Kammerversammlung: Dank und Anerkennung für alle engagierten ärztlichen und freiwilligen Helfer - Windhorst: „In der Flüchtlingsfrage lassen wir uns nicht politisch instrumentalisieren“

Die Kammerversammlung der westfälisch-lippischen Ärzteschaft hat in ihrer heutigen Sitzung den Ärztinnen und Ärzten, die in der Flüchtlingshilfe tätig sind, sowie allen hervorragenden freiwilligen Helfern und politischen Institutionen Lob und Anerkennung für ihren unermüdlichen Einsatz und ihr kräftezehrendes Engagement ausgesprochen. Im vergangenen Jahr betreuten die Ärztinnen und Ärzte gemeinsam mit den Mitarbeitern der zahlreichen Hilfsorganisation knapp 330.000 Menschen, die aus ihrer Heimat geflohen und nach Nordrhein-Westfalen gekommen waren.
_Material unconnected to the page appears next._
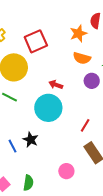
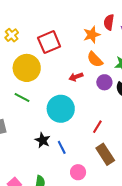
orange semicircle: (82, 58) -> (95, 59), turned 30
red arrow: (56, 85) -> (76, 77), moved, turned -40
blue line: (12, 146) -> (62, 147), moved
„In kürzester Zeit der Not haben wir im Land innerhalb der gesamtgesellschaftlichen Aufgabe ein medizinisch funktionierendes Hilfesystem aufgebaut, in dem die Flüchtlinge und Asylbewerber verantwortungsvoll und kompetent medizinisch erstversorgt wurden. Der Einsatz und das Engagement jedes einzelnen, der daran mitgewirkt hat, ist nicht hoch genug einzuschätzen“, sagte Kammerpräsident Dr. Theodor Windhorst. Oft hätten sich Ärzte und Helfer bei ihrem Einsatz bis zur persönlichen Leistungsgrenze eingebracht. Windhorst lobte auch die Beschlüsse der Landesgesundheitskonferenz zur Versorgung von Flüchtlingen, die am Vortag in Münster stattgefunden hat. „Die Konferenz hat mit der verabschiedeten Entschließung `Angekommen in Nordrhein-Westfalen: Flüchtlinge im Gesundheitswesen´ gute Entscheidungen getroffen und vieles auf den richtigen Weg gebracht, um auch zukünftig den Flüchtlingen eine gute Medizin zukommen zu lassen.“ Die Ärzteschaft werde dabei in ihrem Engagement sicherlich nicht nachlassen.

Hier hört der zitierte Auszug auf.